• The task: Please reproduce, exactly as given, the lines running from the start of the data to the line containing "International Airport by", inclusive, and omit the pictures.

-------

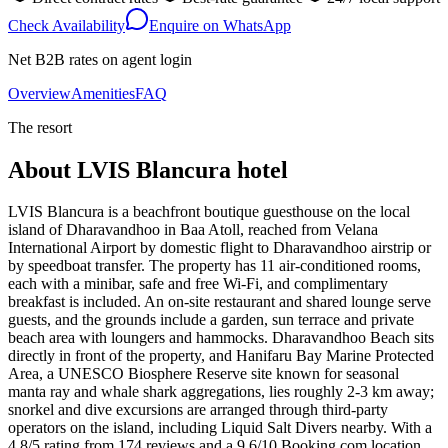
Check Availability
Enquire on WhatsApp
Net B2B rates on agent login
Overview
Amenities
FAQ
The resort
About
LVIS Blancura hotel
LVIS Blancura is a beachfront boutique guesthouse on the local
island of Dharavandhoo in Baa Atoll, reached from Velana
International Airport by domestic flight to Dharavandhoo airstrip or
by speedboat transfer. The property has 11 air-conditioned rooms,
each with a minibar, safe and free Wi-Fi, and complimentary
breakfast is included. An on-site restaurant and shared lounge serve
guests, and the grounds include a garden, sun terrace and private
beach area with loungers and hammocks. Dharavandhoo Beach sits
directly in front of the property, and Hanifaru Bay Marine Protected
Area, a UNESCO Biosphere Reserve site known for seasonal
manta ray and whale shark aggregations, lies roughly 2-3 km away;
snorkel and dive excursions are arranged through third-party
operators on the island, including Liquid Salt Divers nearby. With a
4.8/5 rating from 174 reviews and a 9.6/10 Booking.com location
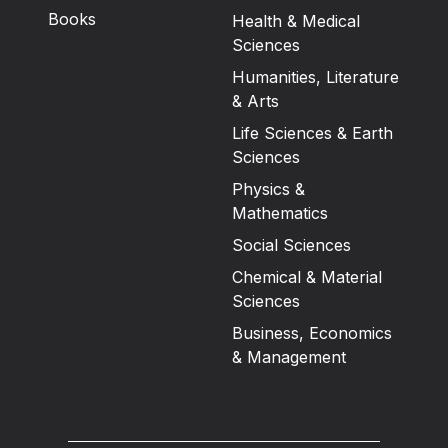
Books
Health & Medical
Sciences
Humanities, Literature
& Arts
Life Sciences & Earth
Sciences
Physics &
Mathematics
Social Sciences
Chemical & Material
Sciences
Business, Economics
& Management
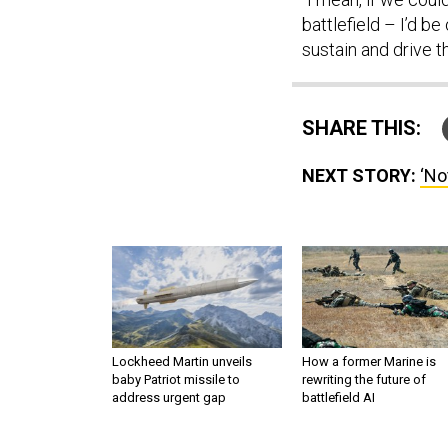
battlefield – I’d b
sustain and drive t
SHARE THIS:
NEXT STORY:
‘No
Lockheed Martin unveils
How a former Marine is
baby Patriot missile to
rewriting the future of
address urgent gap
battlefield AI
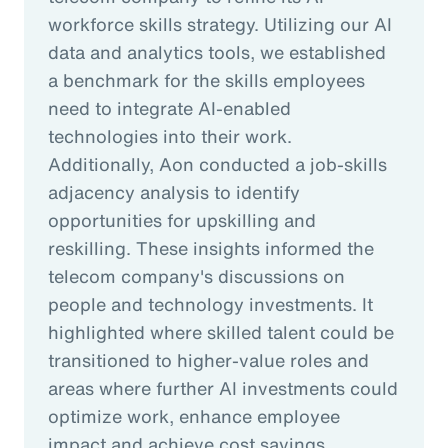
workforce skills strategy. Utilizing our AI
data and analytics tools, we established
a benchmark for the skills employees
need to integrate AI-enabled
technologies into their work.
Additionally, Aon conducted a job-skills
adjacency analysis to identify
opportunities for upskilling and
reskilling. These insights informed the
telecom company's discussions on
people and technology investments. It
highlighted where skilled talent could be
transitioned to higher-value roles and
areas where further AI investments could
optimize work, enhance employee
impact and achieve cost savings.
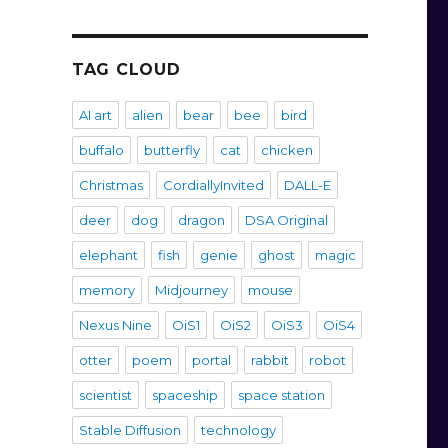
TAG CLOUD
AI art
alien
bear
bee
bird
buffalo
butterfly
cat
chicken
Christmas
CordiallyInvited
DALL-E
deer
dog
dragon
DSA Original
elephant
fish
genie
ghost
magic
memory
Midjourney
mouse
Nexus Nine
OiS1
OiS2
OiS3
OiS4
otter
poem
portal
rabbit
robot
scientist
spaceship
space station
Stable Diffusion
technology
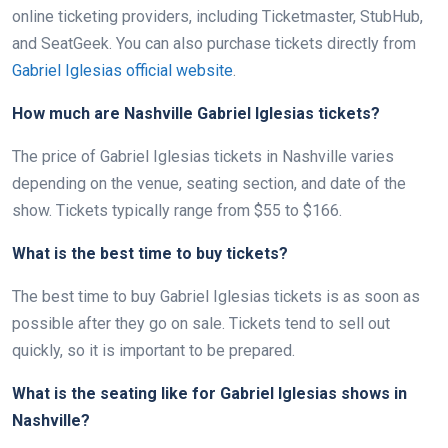
online ticketing providers, including Ticketmaster, StubHub,
and SeatGeek. You can also purchase tickets directly from
Gabriel Iglesias official website
.
How much are Nashville Gabriel Iglesias tickets?
The price of Gabriel Iglesias tickets in Nashville varies
depending on the venue, seating section, and date of the
show. Tickets typically range from $55 to $166.
What is the best time to buy tickets?
The best time to buy Gabriel Iglesias tickets is as soon as
possible after they go on sale. Tickets tend to sell out
quickly, so it is important to be prepared.
What is the seating like for Gabriel Iglesias shows in
Nashville?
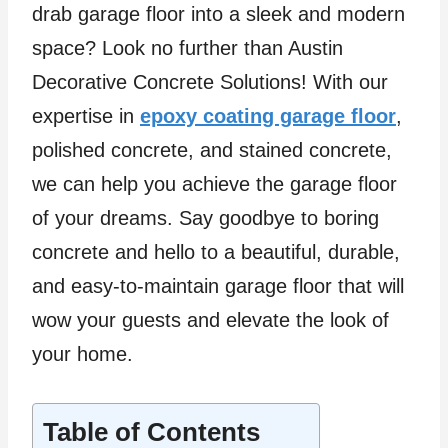
drab garage floor into a sleek and modern
space? Look no further than Austin
Decorative Concrete Solutions! With our
expertise in
epoxy coating garage floor
,
polished concrete, and stained concrete,
we can help you achieve the garage floor
of your dreams. Say goodbye to boring
concrete and hello to a beautiful, durable,
and easy-to-maintain garage floor that will
wow your guests and elevate the look of
your home.
Table of Contents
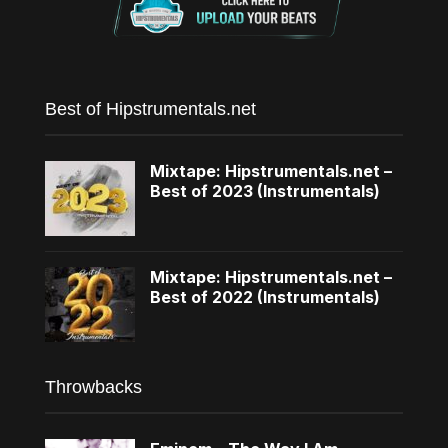
Best of Hipstrumentals.net
Mixtape: Hipstrumentals.net –
Best of 2023 (Instrumentals)
Mixtape: Hipstrumentals.net –
Best of 2022 (Instrumentals)
Throwbacks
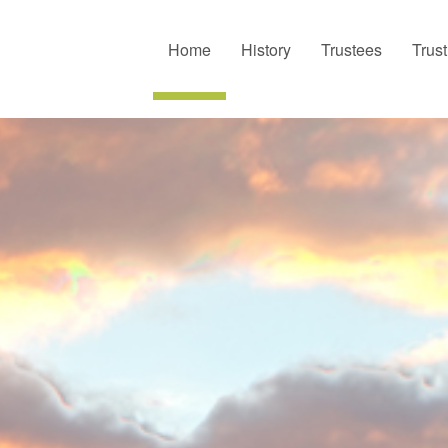
Home
History
Trustees
Trus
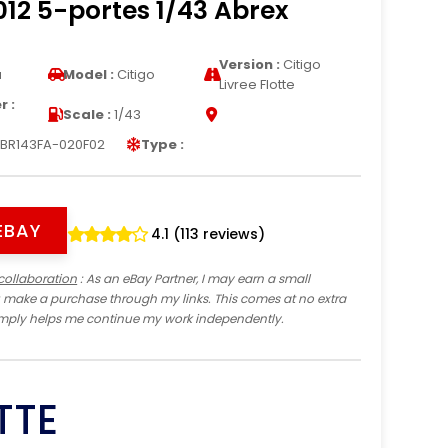
12 5-portes 1/43 Abrex
Version :
Citigo
a
Model :
Citigo
Livree Flotte
 :
Scale :
1/43
BR143FA-020F02
Type :
EBAY
4.1 (113 reviews)
collaboration
: As an eBay Partner, I may earn a small
 make a purchase through my links. This comes at no extra
imply helps me continue my work independently.
TTE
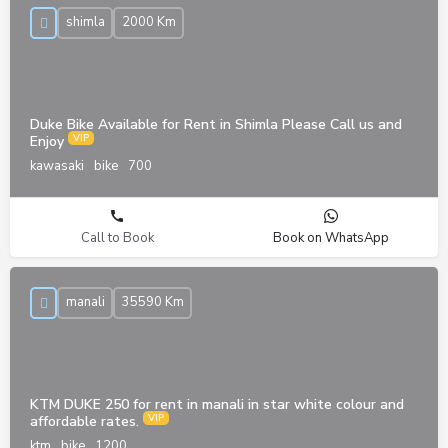
shimla
2000 Km
Duke Bike Available for Rent in Shimla Please Call us and
Enjoy
kawasaki
bike
700
Call to Book
Book on WhatsApp
manali
35590 Km
KTM DUKE 250 for rent in manali in star white colour and
affordable rates.
ktm
bike
1200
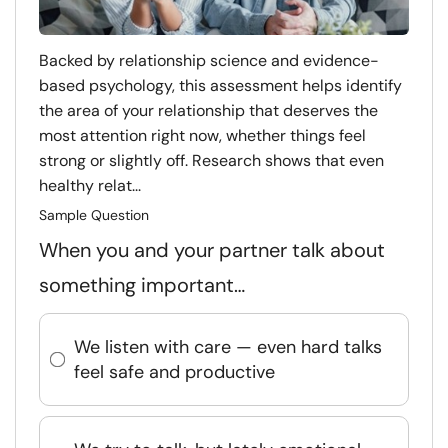
Backed by relationship science and evidence-
based psychology, this assessment helps identify
the area of your relationship that deserves the
most attention right now, whether things feel
strong or slightly off. Research shows that even
healthy relat...
Sample Question
When you and your partner talk about
something important…
We listen with care — even hard talks
feel safe and productive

-------

• Finished exercise:
Check Availability
Enquire on WhatsApp
Net B2B rates on agent login
Overview
Amenities
FAQ
The resort
About
LVIS Blancura hotel
LVIS Blancura is a beachfront boutique guesthouse on the local
island of Dharavandhoo in Baa Atoll, reached from Velana
International Airport by domestic flight to Dharavandhoo airstrip or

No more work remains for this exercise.